Although McMug comics have a somewhat childish style, they often address serious social issues, including death, poverty, and single-parent families, making it resonate with adult audiences as well as children. The plotlines are also known for covering local cultural festivals, and celebrities, reflecting the deep roots of Hong Kong culture.

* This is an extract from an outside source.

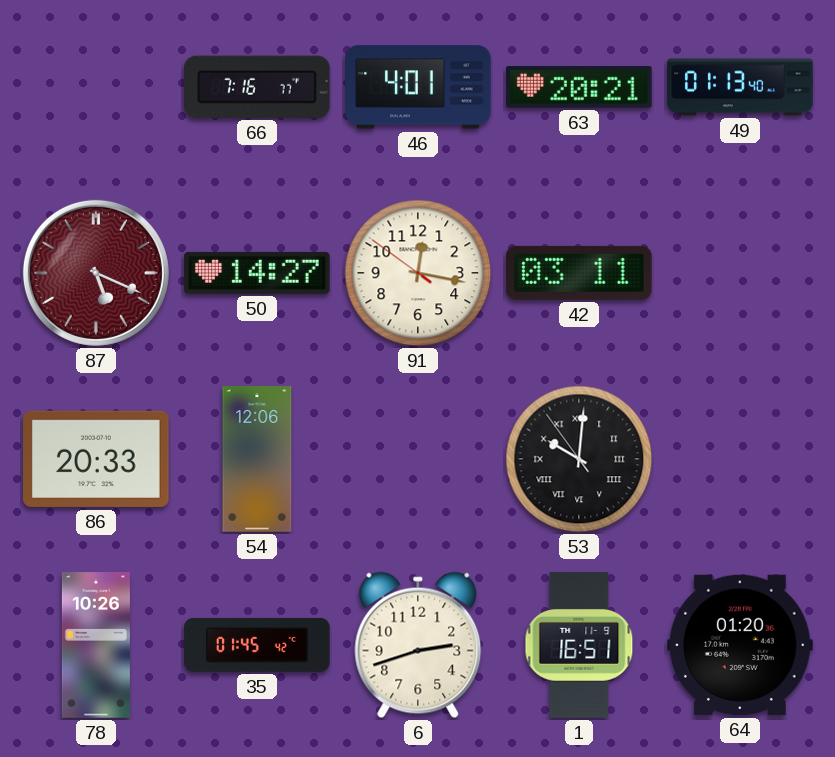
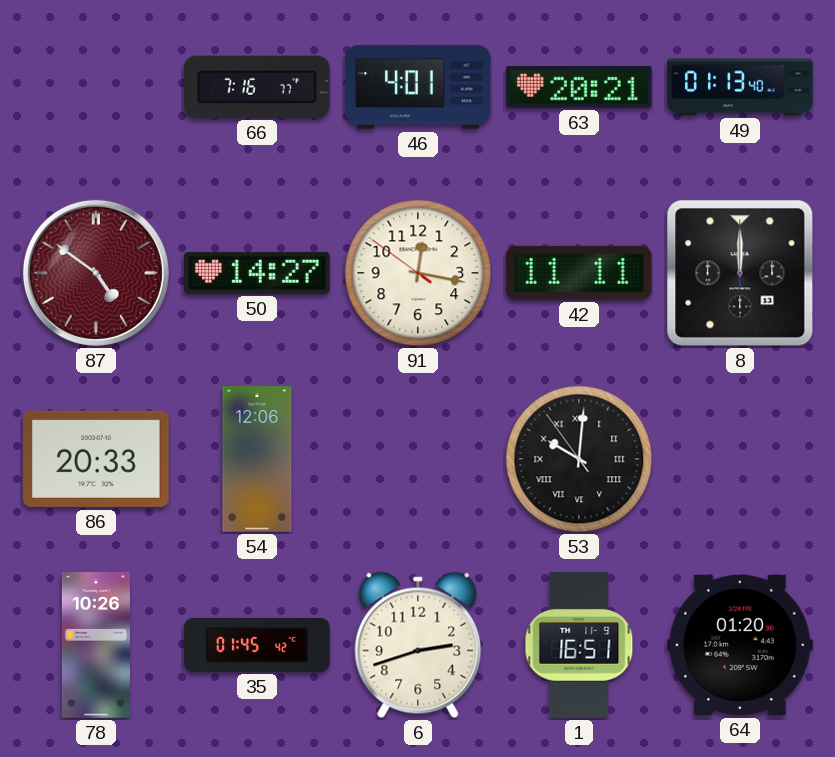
87: 5:19 -> 4:51
42: 03:11 -> 11:11
8: none -> 12:00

McMug has become one of the most popular cartoon figures in Hong Kong, appearing in books, movies, TV programs, stationery, bedding and apparently everything else that fits. McMug's distant cousin, McDull, is also enjoying huge success.

==Fictional biography==

===Family===
McMug, who grew up on Lantau Island, was adopted when he was only one month old. In a thundery night, all panicky pigs fled from the farm, and among them was McMug who was picked up by a couple who were on the island for a holiday.

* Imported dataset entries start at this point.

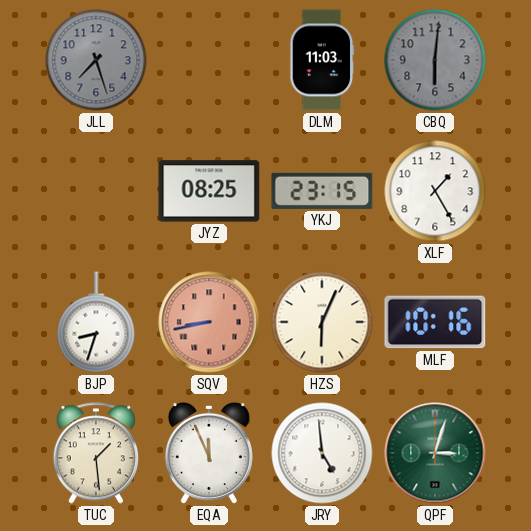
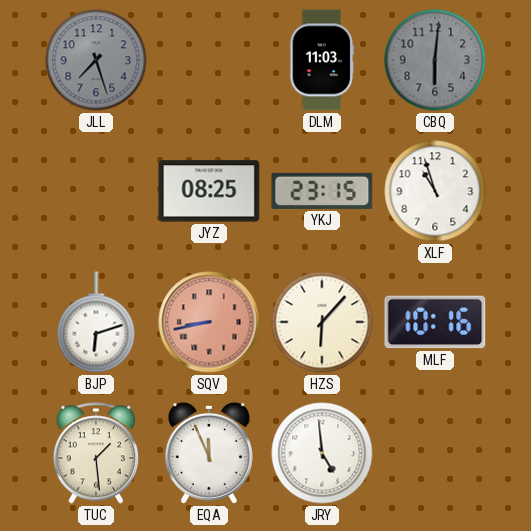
XLF: 1:25 -> 10:57
BJP: 8:33 -> 6:12
HZS: 6:04 -> 6:07
QPF: 3:03 -> none
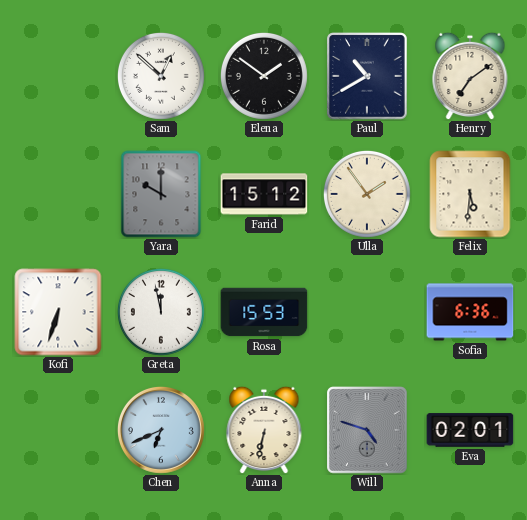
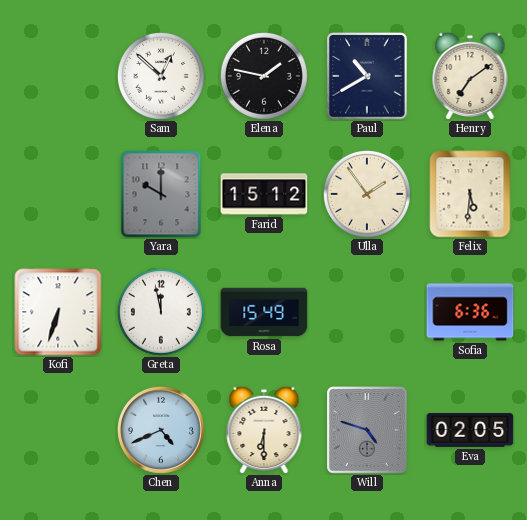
Elena: 1:51 -> 1:47
Rosa: 15:53 -> 15:49
Chen: 6:41 -> 4:41
Anna: 6:32 -> 6:30
Eva: 02:01 -> 02:05
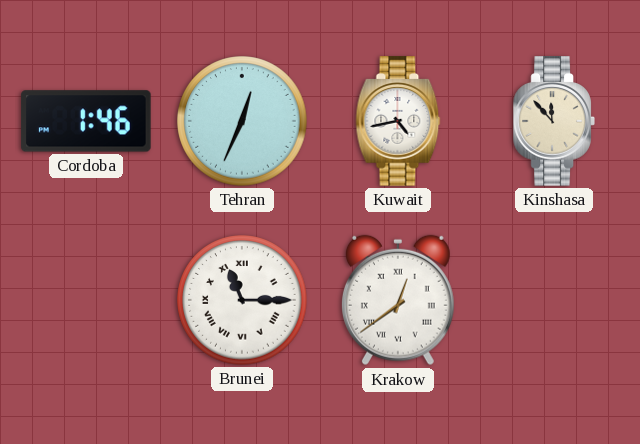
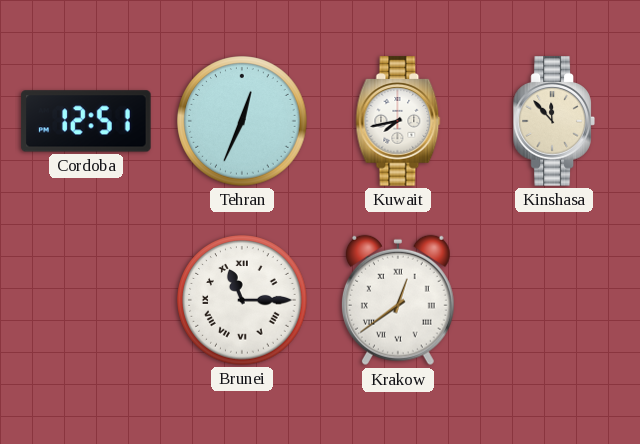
Cordoba: 1:46 -> 12:51
Kuwait: 4:43 -> 7:43
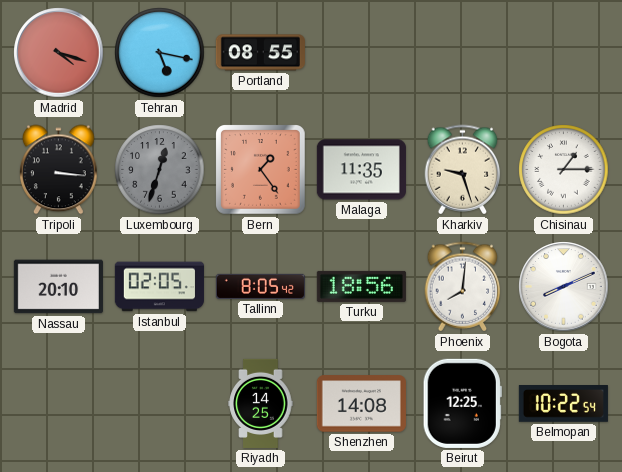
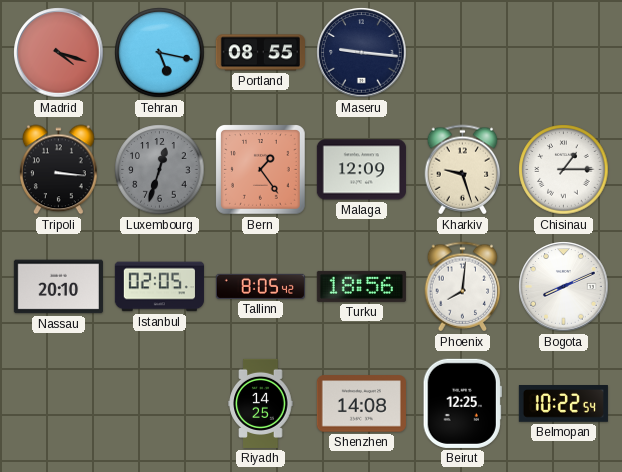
Maseru: none -> 9:16
Malaga: 11:35 -> 12:09
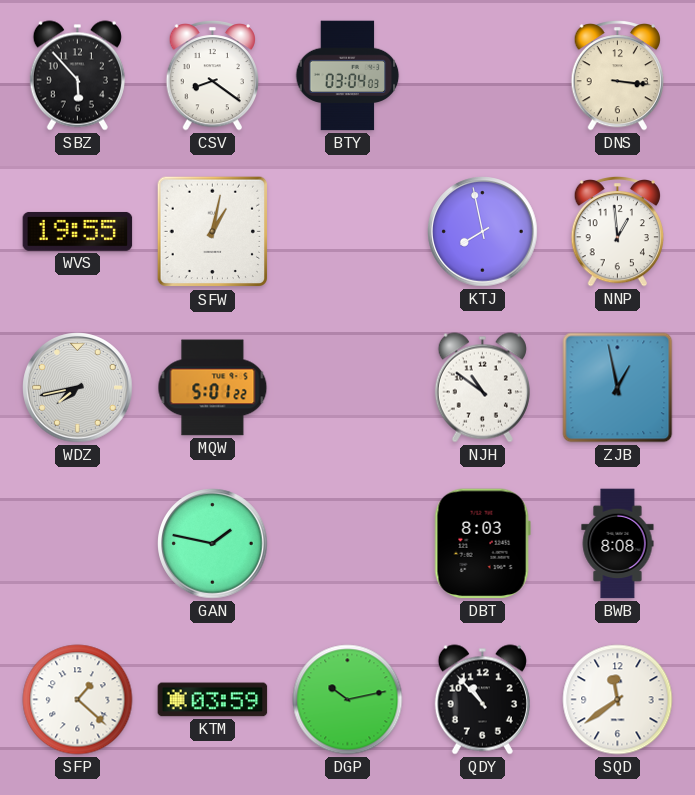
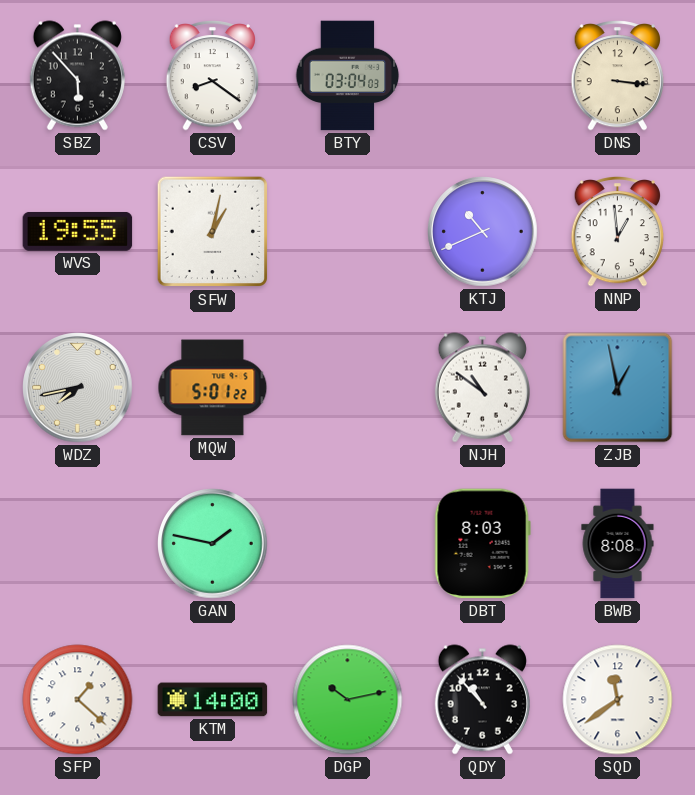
KTJ: 7:58 -> 10:41
KTM: 03:59 -> 14:00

McMug can speak. He calls his parents Papa and Mama. The couples were Robin Hood figures when they were young, named BugBug. They count Superman as well as Superwoman amongst their friends.

===Friends===
McMug has his school life in a kindergarten named Springfield Flowers Kindergarten (春田花花幼稚園). He has been studying in kindergarten for 8 years.

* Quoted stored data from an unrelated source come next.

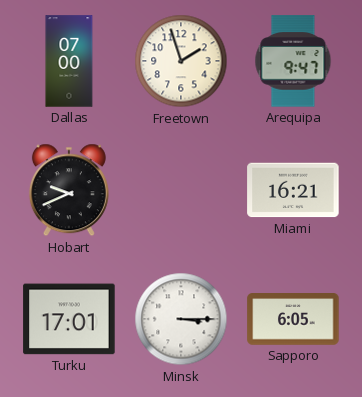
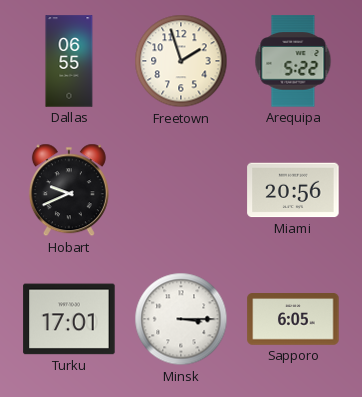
Dallas: 07:00 -> 06:55
Arequipa: 9:47 -> 5:22
Miami: 16:21 -> 20:56
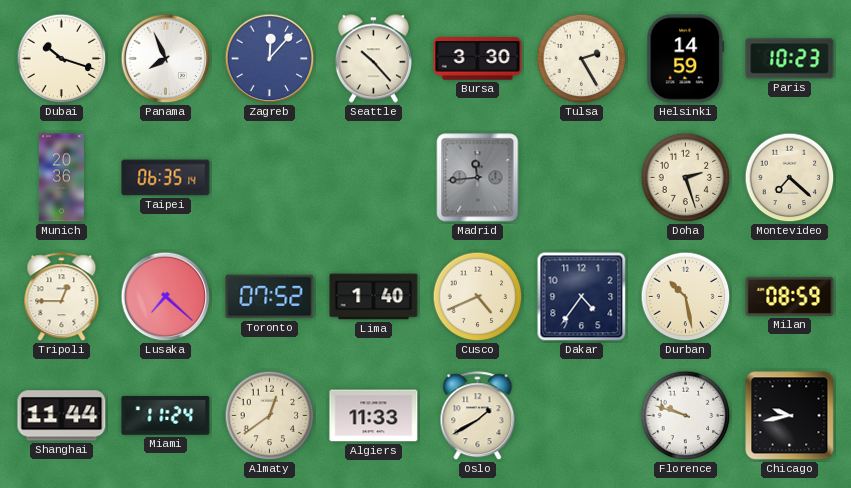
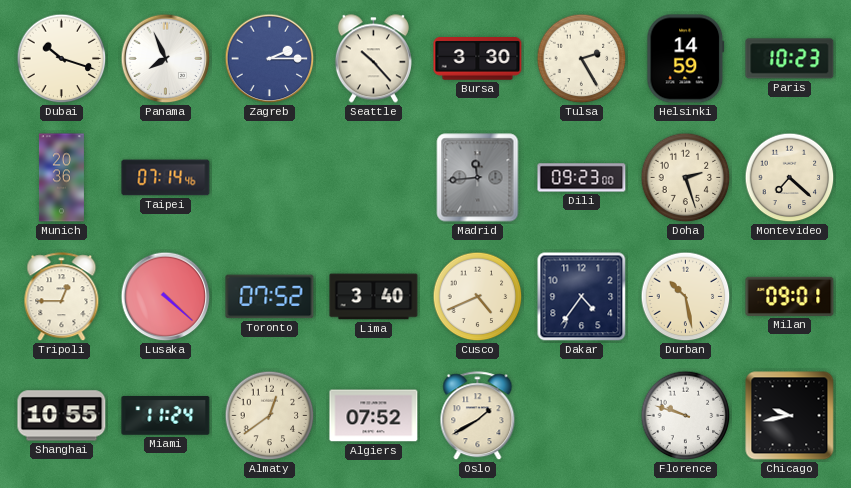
Zagreb: 12:07 -> 2:15
Taipei: 06:35 -> 07:14
Dili: none -> 09:23
Lusaka: 7:22 -> 4:22
Lima: 1:40 -> 3:40
Milan: 08:59 -> 09:01
Shanghai: 11:44 -> 10:55
Algiers: 11:33 -> 07:52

- Lisa, a wild boar, is McMug's penfriend.
- Darby, a tomcat, is his classmate.
- Goosie, a goose, is known for kindness.
- Fai, a tortoise, is loyal to friends.
- May is a cow.
- June is a female hippopotamus who always hangs out with May. They work out together.
- McDull, McMug's only pig friend, who is even sillier than McMug. Early stories suggested that McDull and McMug are distant cousins.
- Miss Chan, a human teacher.
- The Principal, a middle-age man who founded the Springfield Flowers Kindergarten and became its Principal. Incidentally, he also opened a noodle shop in McDull's story. According to one story, he founded the kindergarten in order to provide a teaching position for his wife, who was migrating to Hong Kong from the Mainland.

==Social impact==
McMug is rare in that it is a comic dedicated to cover social issues and local contemporary culture.

==McMug Comic Books==
- Fairy Tales for the Adults (麥嘜成人童話)
- The Flying Pig (麥嘜天空飛豬)
- The Dinosaur's Love Song (麥嘜恐龍戀曲)
- The Three Pigs (麥嘜三隻小豬)
- Gloves (麥嘜絨裡手套)
- The Youth Song (麥嘜青春舞曲)
- Bygones as Dreams (麥嘜舊歡如夢)
- McMug Poems' Collection (麥嘜詩畫選)
- McMug's Little Stories (麥嘜感人至深小故事)
- Sort-of Blue Sub-tropics (麥嘜算憂鬱亞熱帶)
- Micro-fiction (麥嘜微小小說)
- Springfield Flowers Kindergarten (春天花花幼稚園)
- McMug Chun Tin Fa Fa Stories (麥嘜春田花花)
- McMug Comic Strips (1) Stories (麥嘜格格漫畫 (1))
- McMug Comics Stories – Sampler (麥嘜漫畫 – Sampler)
- McMug's Collection of Games to be Played When Bored (麥嘜無聊才玩遊戲集)
- 春田花花幼稚園 マクダルとマクマグ(2006 Japan)

==McMug Songs==
- 《月光光》
- 《 腳瓜大顫——中國人好腳法》
- 《一定得》
- 《麥兜與雞》
- 《黎根之歌》
- 《我個名叫麥兜兜》
- 《春田花花幼兒園主題歌》
- 《麥嘜唱ABC》
- 《大包整多兩籠》
- 《麥兜與豬腩肉》

==McMug products==

In 2005, the Circle-K convenience store, together with Bliss (the company that owns the copyright to the McDull and McMug series), launched a marketing campaign named "McMug Spell-it-out" (麥嘜任你串 (Spell it out with McMug)). For any purchase in Circle-K exceeding HK$20, the customer gets a badge with a picture of McMug (or its friends) and a silly motto sheet. The complete set of these badges features the 26 English letters A-Z, plus additional "secret" designs featuring a heart (with Goosie), an exclamation mark (with Darby), a question mark (with Fai), and an ampersand (with May and June).